FFR guided群:FFR測定成功病変94.0%,FFR:平均0.71;虚血病変0.60;非虚血病変0.88, ≦0.80;63.0%, >0.80;37.0%。
[一次エンドポイント:有害心イベント,全イベント]
1年の追跡非終了例はFFR guided群8例,血管造影 guided群11例。
複合エンドポイント:FFR guided群67例(13.2%) vs 血管造影群91例(18.3%)とFFR guided群で有意に抑制された:相対リスク0.72(95%信頼区間0.54~0.96, p=0.02)。
死亡:9例(1.8%) vs 15例(3.0%):0.58(0.26~1.32, p=0.19)。
MI:29例(5.7%) vs 43例;0.66(0.42~1.04, p=0.07)。
再血行再建術:33例(6.5%) vs 47例(9.5%);0.68(0.45~1.05, p=0.08)。
死亡,MI:37例(7.3%) vs 55例(11.1%);0.66(0.44~0.98, p=0.04)。
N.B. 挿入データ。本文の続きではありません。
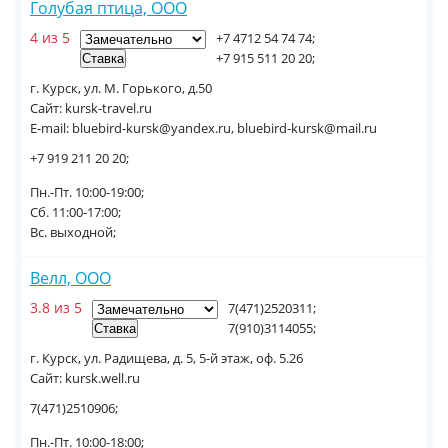
Голубая птица, ООО
4 из 5
+7 4712 54 74 74;
+7 915 511 20 20;
г. Курск, ул. М. Горького, д.50
Сайт: kursk-travel.ru
E-mail: bluebird-kursk@yandex.ru, bluebird-kursk@mail.ru
+7 919 211 20 20;
Пн.-Пт. 10:00-19:00;
Сб. 11:00-17:00;
Вс. выходной;
Велл, ООО
3.8 из 5
7(471)2520311;
7(910)3114055;
г. Курск, ул. Радищева, д. 5, 5-й этаж, оф. 5.26
Сайт: kursk.well.ru
7(471)2510906;
Пн.-Пт. 10:00-18:00;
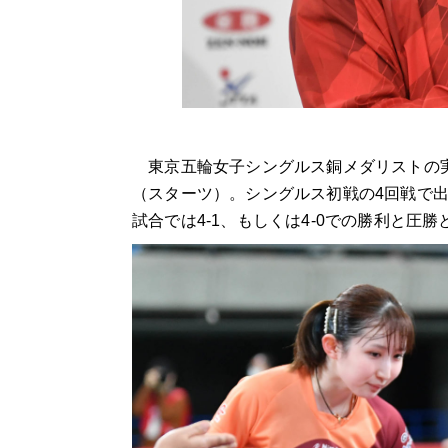
東京五輪女子シングルス銅メダリストの実
（スターツ）。シングルス初戦の4回戦で
試合では4-1、もしくは4-0での勝利と圧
全イベント:76例 vs 113例,患者当たりのイベント数は0.15 vs 0.23(p=0.02)。
[1年後の機能的状態]
イベント非発症,狭心症非発症例:73.0% vs 67.6%(p=0.07)。
狭心症非発症:81.3% vs 77.9%(p=0.20)。
抗狭心症薬数:1.20剤 vs 1.23剤(p=0.48)。
EQ-5Dスコア:74.5 vs 73.7(p=0.65)。
★結論★多枝病変に対するDES植込み例において,FFRのルーチン測定により1年後の有害心イベント(死亡,非致死的MI,血行再建術再施行)が有意に抑制された。
ClinicalTrials.gov No: NCT00267774
文献
  • [main]
  • Tonino PA et al for the FAME study investigators: Fractional flow reserve versus angiography for guiding percutaneous coronary intervention. N Engl J Med. 2009; 360: 213-24. PubMed
    Ellis SG: Refining the art and science of coronary stenting. N Engl J Med. 2009; 360: 292-4. PubMed
  • [substudy]
  • FFRガイド下での機能的完全血行再建後のCAG上の残存狭窄-残存虚血を反映せず,転帰の悪化も予測しない。
    PCI後の冠動脈造影(CAG)に基づく残存SYNTAXスコア(RSS:PCI後の再算出SYNTAXスコア[SS]で,残存狭窄の程度と複雑度を評価;高値は残存冠動脈疾患[CAD]が多い)とSYNTAX再血行再建指標(SRI:PCIで治療されたCADの割合を評価;低値は残存CADが多い)が,冠血流予備量比(FFR)ガイド下での機能的完全血行再建後の予後を予測するかを検証(FFRガイド群のうち手技前後にCAGを実施した427例)。
    1年後のMACE発生例(53例[12.4%])は非発生例にくらべPCI前のSS(中央値18.0 vs 12.0)が有意に高かったが,PCI後のRSS(6.0 vs 5.0)とSRI(60.0% vs 58.8%)は同等であった。RSS,SRIの層別解析でもMACEのリスクに差はみられず,Kaplan-Meier曲線の有意な解離も示されなかった。2年後の結果も同様であった:J Am Coll Cardiol. 2016; 67: 1701-11. PubMed
  • 5年後の結果-2年後までは主要有害心イベントリスク低下はFFRガイド群が冠動脈造影ガイド群を上回ったが,5年後のリスクは両群同等。
    2年後に認められたFFRガイド群の有効性(死亡,心筋梗塞[MI]が冠動脈造影ガイド群にくらべ有意に少なかった)が5年後も維持されるかを検証した結果:5年追跡終了例は865例(86%:FFRガイド群436例,冠動脈造影ガイド群429例)。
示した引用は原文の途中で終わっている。